Idiopathic thrombocytopenic purpura (ITP)

  • Idiopathic thrombocytopenic purpura (ITP) is an acute autoimmune disorder, with normal or increased platelet production in the bone marrow but clearly shortened platelet survival in the peripheral blood.
  • A typical patient with ITP is a child of preschool age who is otherwise in good health but in whom bruises, petechiae and isolated thrombocytopenia appear. Half of the patients have had an acute (usually viral) infection or have been vaccinated (MMR) 2-4 weeks earlier.
  • If a patient is in poor general condition or has fever, suspect another disease (meningococcal septicaemia, leukaemia) and refer the child immediately to a paediatric hospital; see article Fever in a child Fever in a Child.

History

  • Any medicines (e.g. valproate, acetylsalicylic acid)
  • Infection symptoms
  • Vaccinations
  • Diseases in the child's environment
  • Colour of urine and stool
  • Headache
  • Abdominal complaints (Henoch-Schönlein? Henoch-Schönlein Purpura)
  • Joint symptoms (Henoch-Schönlein?)
  • Family history (bleeding episodes, autoimmune diseases, or, at a young age, hearing problems, cataract or kidney disorders?)

Investigations

  • Signs of infections
  • Signs of bleeding
  • Liver and spleen size
  • Tumours
  • Giant haemangiomas (may use up thrombocytes, Kasabach-Merritt syndrome)
  • Auscultation of the head, neck and abdominal area (AV malformations, etc.)
  • Haemoglobin, RBC indices and morphology, white blood cell count (WBC) and differentials, platelets, morphology evaluation of peripheral blood smear and CRP can be investigated in primary care as emergency examinations mainly in cases when
    • the child has few bruises and petechiae and the diagnosis is uncertain (normal values may make referral unnecessary).
    • the initial diagnosis (e.g.
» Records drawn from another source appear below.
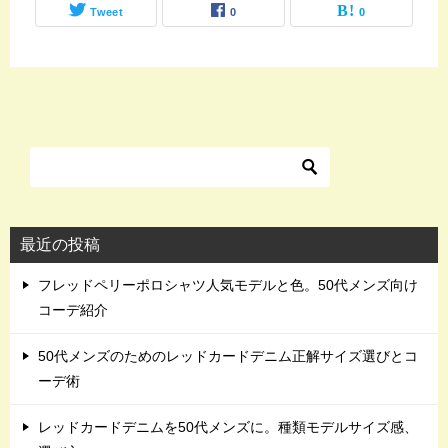
Tweet
0
0
最近の投稿
フレッドペリーポロシャツ人気モデルと色。50代メンズ向け
コーデ紹介
50代メンズのためのレッドカードデニム正解サイズ選びとコ
ーデ術
レッドカードデニムを50代メンズに。種類モデルサイズ感、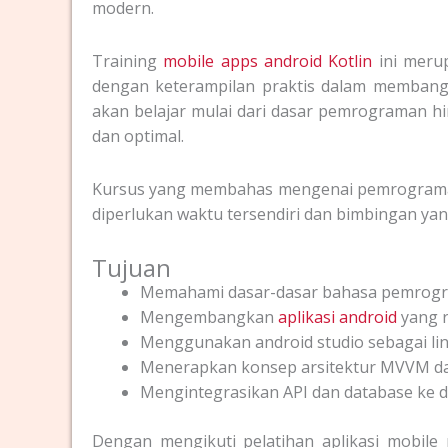
modern.
Training
mobile apps android Kotlin
ini meru
dengan keterampilan praktis dalam membangu
akan belajar mulai dari dasar pemrograman h
dan optimal.
Kursus yang membahas mengenai pemrograman Ko
diperlukan waktu tersendiri dan bimbingan yan
Tujuan
Memahami dasar-dasar bahasa pemrogra
Mengembangkan
aplikasi android
yang r
Menggunakan android studio sebagai l
Menerapkan konsep arsitektur MVVM da
Mengintegrasikan API dan database ke da
Dengan mengikuti pelatihan aplikasi mobile 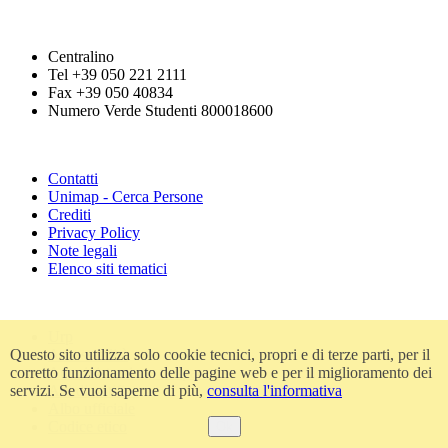
Centralino
Tel +39 050 221 2111
Fax +39 050 40834
Numero Verde Studenti 800018600
Contatti
Unimap - Cerca Persone
Crediti
Privacy Policy
Note legali
Elenco siti tematici
Urp
Questo sito utilizza solo cookie tecnici, propri e di terze parti, per il
Accessibilità
corretto funzionamento delle pagine web e per il miglioramento dei
Amministrazione trasparente
servizi. Se vuoi saperne di più,
consulta l'informativa
Atti di notifica
Albo ufficiale
Codice etico
Ok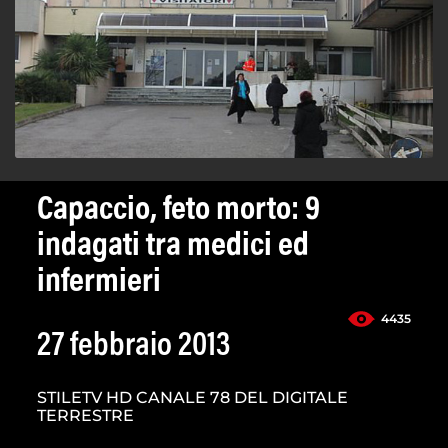
Capaccio, feto morto: 9
indagati tra medici ed
infermieri
4435
27 febbraio 2013
STILETV HD CANALE 78 DEL DIGITALE
TERRESTRE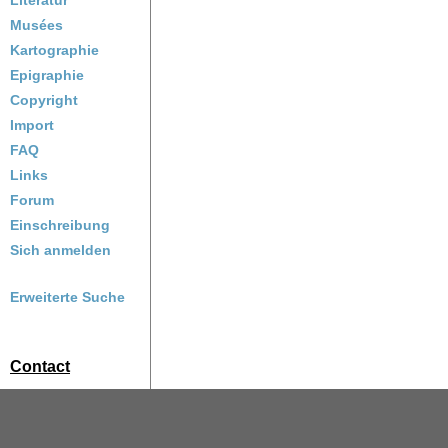
Literatur
Musées
Kartographie
Epigraphie
Copyright
Import
FAQ
Links
Forum
Einschreibung
Sich anmelden
Erweiterte Suche
Contact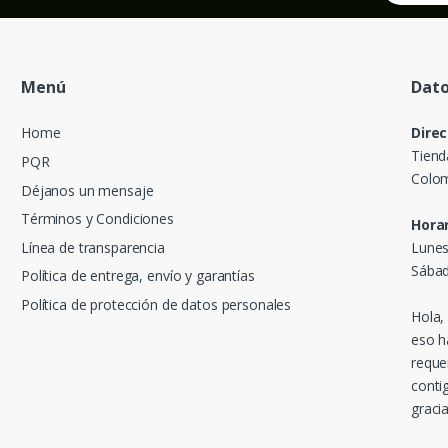
Menú
Dato
Home
Direc
Tiend
PQR
Colom
Déjanos un mensaje
Términos y Condiciones
Horar
Línea de transparencia
Lunes
Sábad
Política de entrega, envío y garantías
Política de protección de datos personales
Hola,
eso h
reque
conti
gracia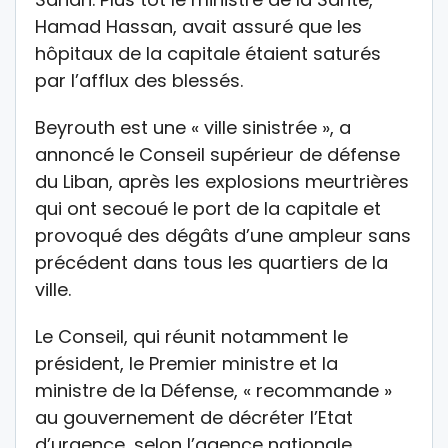
Hamad Hassan, avait assuré que les
hôpitaux de la capitale étaient saturés
par l’afflux des blessés.
Beyrouth est une « ville sinistrée », a
annoncé le Conseil supérieur de défense
du Liban, après les explosions meurtrières
qui ont secoué le port de la capitale et
provoqué des dégâts d’une ampleur sans
précédent dans tous les quartiers de la
ville.
Le Conseil, qui réunit notamment le
président, le Premier ministre et la
ministre de la Défense, « recommande »
au gouvernement de décréter l’Etat
d’urgence, selon l’agence nationale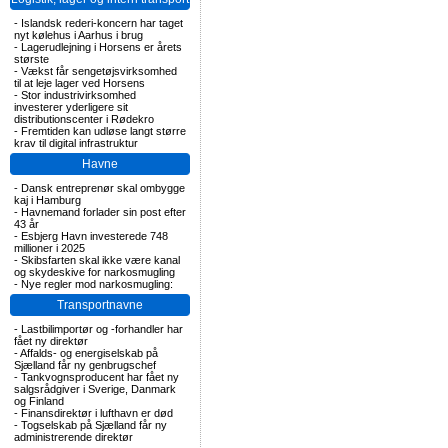
-
Islandsk rederi-koncern har taget
nyt kølehus i Aarhus i brug
-
Lagerudlejning i Horsens er årets
største
-
Vækst får sengetøjsvirksomhed
til at leje lager ved Horsens
-
Stor industrivirksomhed
investerer yderligere sit
distributionscenter i Rødekro
-
Fremtiden kan udløse langt større
krav til digital infrastruktur
Havne
-
Dansk entreprenør skal ombygge
kaj i Hamburg
-
Havnemand forlader sin post efter
43 år
-
Esbjerg Havn investerede 748
millioner i 2025
-
Skibsfarten skal ikke være kanal
og skydeskive for narkosmugling
-
Nye regler mod narkosmugling:
Transportnavne
-
Lastbilimportør og -forhandler har
fået ny direktør
-
Affalds- og energiselskab på
Sjælland får ny genbrugschef
-
Tankvognsproducent har fået ny
salgsrådgiver i Sverige, Danmark
og Finland
-
Finansdirektør i lufthavn er død
-
Togselskab på Sjælland får ny
administrerende direktør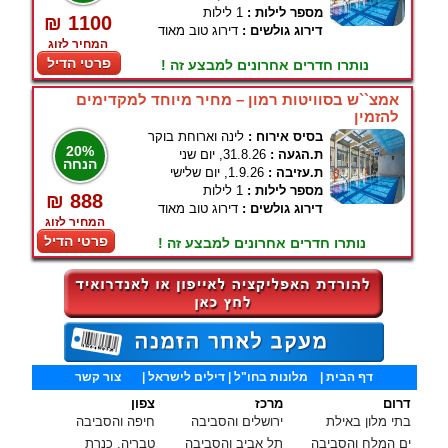
מספר לילות :
1 לילות
₪ 1100
דירוג גולשים :
דירוג טוב מאוד
המחיר לזוג
פרטי הדיל
נותרו חדרים אחרונים למבצע זה !
אמצ``ש בסוויטות רמון – מחיר מיוחד למקדימים
להזמין
בסיס אירוח :
לינה וארוחת בוקר
20%
ת.הגעה :
31.8.26, יום שני
הנחה
ת.עזיבה :
1.9.26, יום שלישי
מספר לילות :
1 לילות
₪ 888
דירוג גולשים :
דירוג טוב מאוד
המחיר לזוג
פרטי הדיל
נותרו חדרים אחרונים למבצע זה !
דף הבית
|
מלונות בחו"ל
| דילים לישראל |
צור קשר
דרום
מרכז
צפון
בתי מלון באילת
ירושלים והסביבה
חיפה והסביבה
ים המלח והסביבה
תל אביב והסביבה
טבריה, כנרת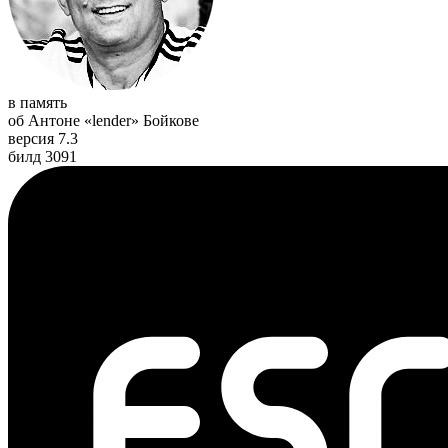
в память
об Антоне «lender» Бойкове
версия 7.3
билд 3091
ITP versus leukaemia) determines where the child should be referred.
  • A bone marrow examination is performed at the hospital if in addition to thrombocytopenia the patient is diagnosed with anaemia and/or neutropenia or corticosteroid therapy is initiated.

Follow-up at home

  • When it has been confirmed that the petechiae are the only sign of haemorrhage, the child may be followed up at home regardless of the platelet count.
  • The child can attend day care and school after the personnel have been properly informed about the condition.
  • More intense sports are allowed when the platelet count is above 50 × 109 /l.
  • Aspirin is absolutely contraindicated. Other NSAIDs and fish oil can also prevent aggregation of thrombocytes.
  • Basic blood count and platelet count, urine erythrocytes and stool blood (if considered necessary) should be checked at 1-4-week intervals. The interval is prolonged when the platelet count begins to rise. Follow-up is stopped when the count has been twice above 150 × 109 /l.
  • In most children, thrombocytopenia will resolve by itself within few months, but in a minority of patients (15 to 20%) it becomes chronic and will last over 6 months. In such cases, consult a paediatric haematologist.

Haemophilias and von Willebrand disease

  • Haemophilia A (deficiency or lack of factor VIII) and haemophilia B (deficiency or lack of factor IX) have X-chromosome-linked inheritance and therefore only affect boys.
  • von Willebrand disease has autosomal inheritance and is therefore found in both girls and boys.
  • Haemophilia should always be suspected if there is even only one single chronic bleeder among the relatives of a male child presenting with haemorrhages or joint swelling.
  • The treatment and follow-up of children with hereditary coagulation factor deficiencies belongs to teams specialized in these diseases.
  • Prophylactic intravenous infusions of the deficient coagulation factor are started at the age of one year at the latest in a child with severe haemophilia or severe von Willebrand disease.
    • In these children, even a minor intra-articular bleeding may prevent the movement of the joint; the child limps or refuses to walk even if the joint were not yet swollen.
    • The symptom always indicates prompt substitution therapy with the deficient coagulation factor.
  • Desmopressin can be used to treat bleeding or a threat of bleeding in mild haemophilia A or in mild and partly also in moderate von Willebrand disease.